When it comes to Everyone Orchestra shows—the all-improv performances created by mixes of jam scene musicians—one can never predict how good they will be, or even how they will sound. The ominousness of the election night show one year ago at the Brooklyn Bowl showed this point for sure. This past Friday, Matt Butler, conductor extraordinaire, reconvened a group at this Brooklyn venue again, one that included the likes of John Kadlecik, moe. guitarist Al Schnier, bassist Karina Rykman, Soulive and Tiny Universe drummer Alan Evans, Disco Biscuits keyboardist Aaron Magner, and horn players Natalie Cressman of TAB, Matt Mayner of Snarky Puppy, and Rob Ingraham of The Revivalists. On paper, this seems like an odd, although certainly powerhouse, assortment of players. And yet, this night was a pretty fantastic one, with these eight musicians creating some pretty multi-faceted, and hugely entertaining jams throughout the night.
Butler always has every Everyone Orchestra lineupwarm up with a funky first, and here the band sounded Guitarist Al Schnier took a dreamy sounding solo on this first one that felt pretty nice. Then, it was off with the round of band member-began jam sessions. Alan Evans kicked off the jam, with a fast, heavy jazz kind of beat, and what was immediately cool was they way Karina Rykman jumped on it almost instantly with a matching bass line. A sign that there was going to be some true cohesion between members this night. As this first jam furrowed into a darkish, psychedelic swinger, John Kadlecik belted out a terrific, tension-taught solo out of nowhere, upon which the horns and the band capitalized on with a nice dramatic build, and which the crowd let out roars for. It was an amazing moment early on in the evening.
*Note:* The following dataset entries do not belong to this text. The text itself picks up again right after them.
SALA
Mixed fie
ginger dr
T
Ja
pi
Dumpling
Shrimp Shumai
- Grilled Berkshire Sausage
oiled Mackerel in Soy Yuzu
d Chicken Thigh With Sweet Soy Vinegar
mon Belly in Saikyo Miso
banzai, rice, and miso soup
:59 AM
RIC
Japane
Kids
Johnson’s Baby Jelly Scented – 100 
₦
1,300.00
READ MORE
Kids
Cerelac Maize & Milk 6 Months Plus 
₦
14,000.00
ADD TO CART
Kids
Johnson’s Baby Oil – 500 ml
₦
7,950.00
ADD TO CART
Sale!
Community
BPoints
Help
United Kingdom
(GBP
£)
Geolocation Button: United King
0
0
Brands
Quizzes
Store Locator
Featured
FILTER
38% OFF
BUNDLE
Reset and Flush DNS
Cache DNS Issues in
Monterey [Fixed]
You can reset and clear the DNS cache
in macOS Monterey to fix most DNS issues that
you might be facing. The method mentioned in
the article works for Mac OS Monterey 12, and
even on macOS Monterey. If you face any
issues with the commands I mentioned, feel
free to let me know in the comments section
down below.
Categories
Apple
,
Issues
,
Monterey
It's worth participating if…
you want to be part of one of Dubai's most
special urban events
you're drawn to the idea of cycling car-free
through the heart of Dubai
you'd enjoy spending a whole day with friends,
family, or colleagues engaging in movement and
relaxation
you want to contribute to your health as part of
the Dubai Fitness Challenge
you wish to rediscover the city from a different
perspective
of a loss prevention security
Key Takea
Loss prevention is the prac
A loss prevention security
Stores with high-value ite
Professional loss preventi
Kadlecik then took his turn to start the next jam, and his actually did not sound unlike one of his very own tunes. But who could be upset about that? Especially since the band managed to channel his notes into a happy, feel-good musical jaunt—a sunny stroll through the park kind of jam. Here, the horn section of Cressman, Mayner and Ingraham started to really work together, to great results. They came up with a great, dramatic horn line to shine at the apex of Kadlecik’s colorful session.
At the midpoint of the show, for the fourth jam of the night, Butler held a sign up that read simply ‘disco,’ and nobody on stage needed much time at all. Together, everybody dove straight into a classic sounding, Gloria Glayner-style disco jam, and they strolled on this one patiently to make for one of the longest improv sessions of the evening. Eventually, it cemented into a very secure. Magner and Mayner had a very entertaining moment here, in going back and forth with some crazy, jazzy solos.
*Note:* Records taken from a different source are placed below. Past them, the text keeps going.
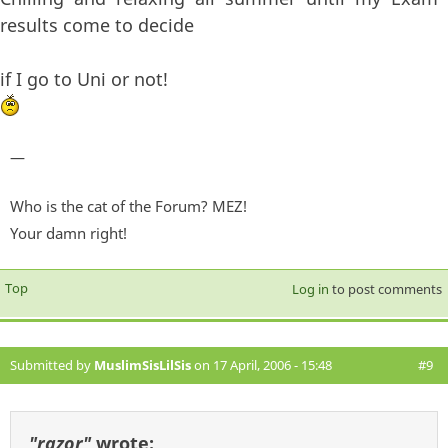
results come to decide
if I go to Uni or not!
—
Who is the cat of the Forum? MEZ!
Your damn right!
Top
Log in
to post comments
Submitted by
MuslimSisLilSis
on 17 April, 2006 - 15:48
#9
"razor"
wrote:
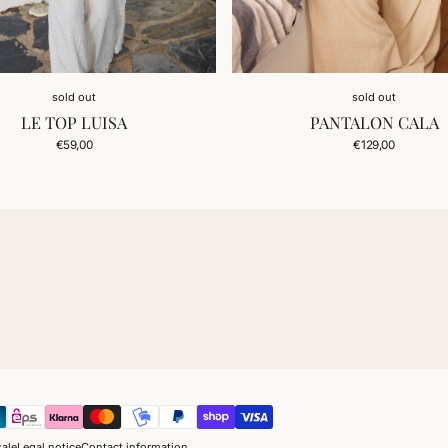
sold out
sold out
LE TOP LUISA
PANTALON CALA
Regular
Regular
€59,00
€129,00
price
price
sale
Legal notice
Contact information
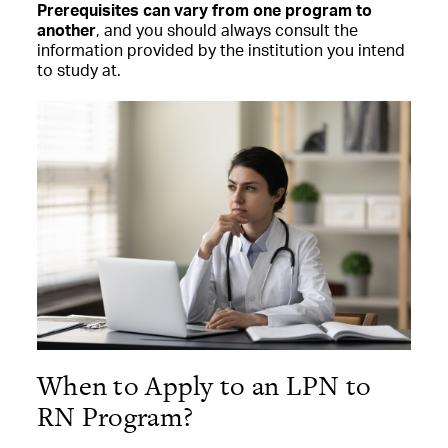
Prerequisites can vary from one program to
another
, and you should always consult the
information provided by the institution you intend
to study at.
When to Apply to an LPN to
RN Program?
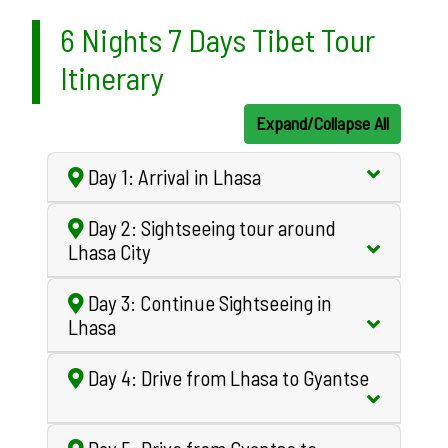
6 Nights 7 Days Tibet Tour
Itinerary
Expand/Collapse All
Day 1: Arrival in Lhasa
Day 2: Sightseeing tour around
Lhasa City
Day 3: Continue Sightseeing in
Lhasa
Day 4: Drive from Lhasa to Gyantse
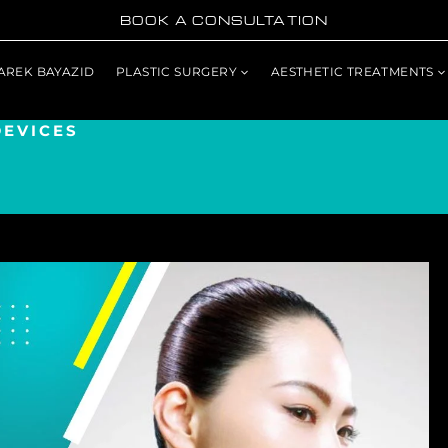
BOOK A CONSULTATION
TAREK BAYAZID
PLASTIC SURGERY
AESTHETIC TREATMENTS
DEVICES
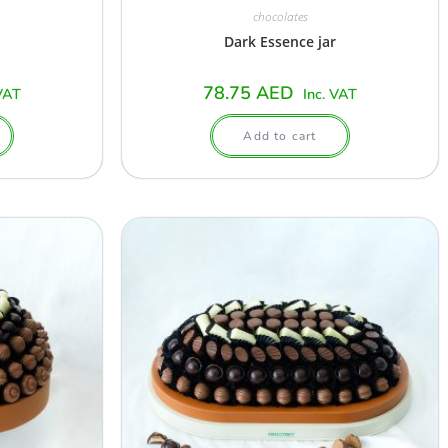
chocolates
Dark Essence jar
78.75
AED
VAT
Inc. VAT
Add to cart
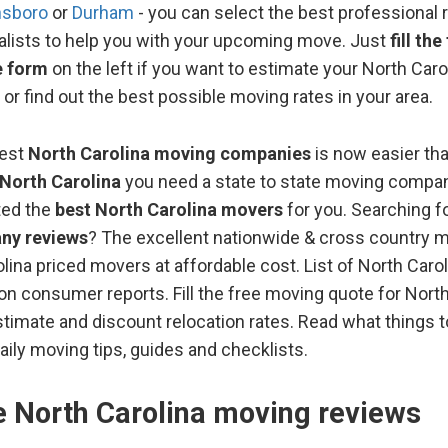
nsboro
or
Durham
- you can select the best professional 
alists to help you with your upcoming move. Just
fill th
e form
on the left if you want to estimate your North Car
 or find out the best possible moving rates in your area.
best
North Carolina moving companies
is now easier th
North Carolina
you need a state to state moving compan
ted the
best North Carolina movers
for you. Searching fo
ny reviews
? The excellent nationwide & cross country 
lina priced movers at affordable cost. List of North Carol
n consumer reports. Fill the free moving quote for North
timate and discount relocation rates. Read what things 
aily moving tips, guides and checklists.
te North Carolina moving reviews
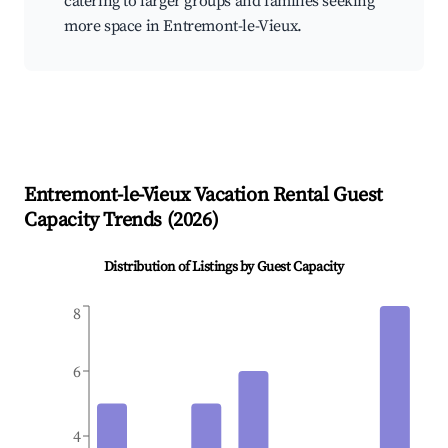
catering to larger groups and families seeking
more space in Entremont-le-Vieux.
Entremont-le-Vieux
Vacation Rental Guest
Capacity Trends (
2026
)
Distribution of Listings by Guest Capacity
8
6
4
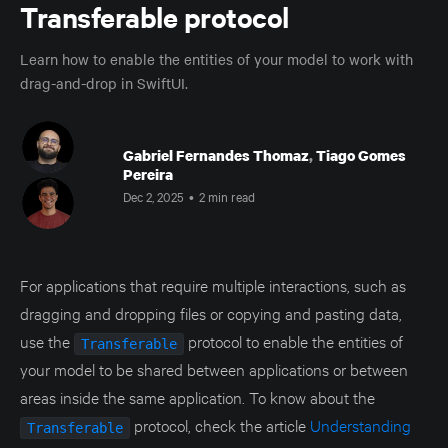
Transferable protocol
Learn how to enable the entities of your model to work with
drag-and-drop in SwiftUI.
Gabriel Fernandes Thomaz
,
Tiago Gomes
Pereira
Dec 2, 2025
•
2 min read
For applications that require multiple interactions, such as
dragging and dropping files or copying and pasting data,
use the
protocol to enable the entities of
Transferable
your model to be shared between applications or between
areas inside the same application. To know about the
protocol, check the article
Understanding
Transferable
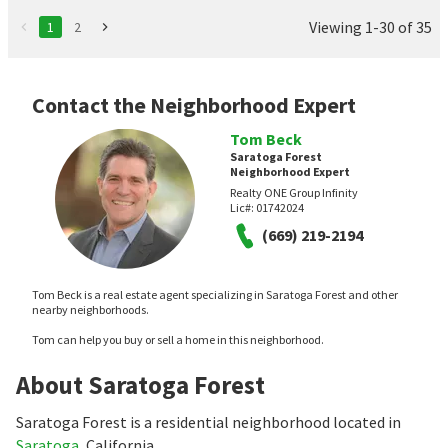
Viewing 1-30 of 35
1
2
Contact the Neighborhood Expert
Tom Beck
Saratoga Forest
Neighborhood Expert
Realty ONE Group Infinity
Lic#:
01742024
(669) 219-2194
Tom Beck is a real estate agent specializing in Saratoga Forest and other
nearby neighborhoods.
Tom can help you buy or sell a home in this neighborhood.
About Saratoga Forest
Saratoga Forest is a residential neighborhood located in
Saratoga
, California.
Then, Magner’s jam was a beautiful contrast to the frenzy of most of the night, starting things off with some dreamy piano work. Kadlecik joined in soon with some tender guitar playing. As the band eased into it for a drifting-through-the-clouds sort of shuffle jam, Cressman took the mic for some pretty, pop-ish vocals. Ingraham absolutely wowed at the heart of this one with a passionate saxaphone solo that stretched to screaming audience members all the way in the back of the room. At the end of this one, Schnier and the horn section matched up together on a cool riff, so in sync that it almost sounded like a composed piece. But it was just another gem crafted on the spot.
Rykman had kickoff duties for the last jam of the night, and she seemed to have a neat bassline cool already ready to go. Once the band moved in on it, the destination was a wicked cool, middle eastern sounding funk jam. Some sitar-toned soloing from Kadlecik and smoothly chromatic lines from the horn section furthered this theme, growing the jam into a sullen boogie down for a lonesome desert trek. The tune morphed though a couple of varying colors though, like an electronic edge after some blips from Magner, and a hard rock push towards the conclusion.
Jumping off of Cressman’s solo, Butler rounded off Karina’s jam, and this pretty epic night, with an awesome, audience sing along section on the words, “Oh, oh Natalie,” an ending for the evening that was equal parts laughable and charming.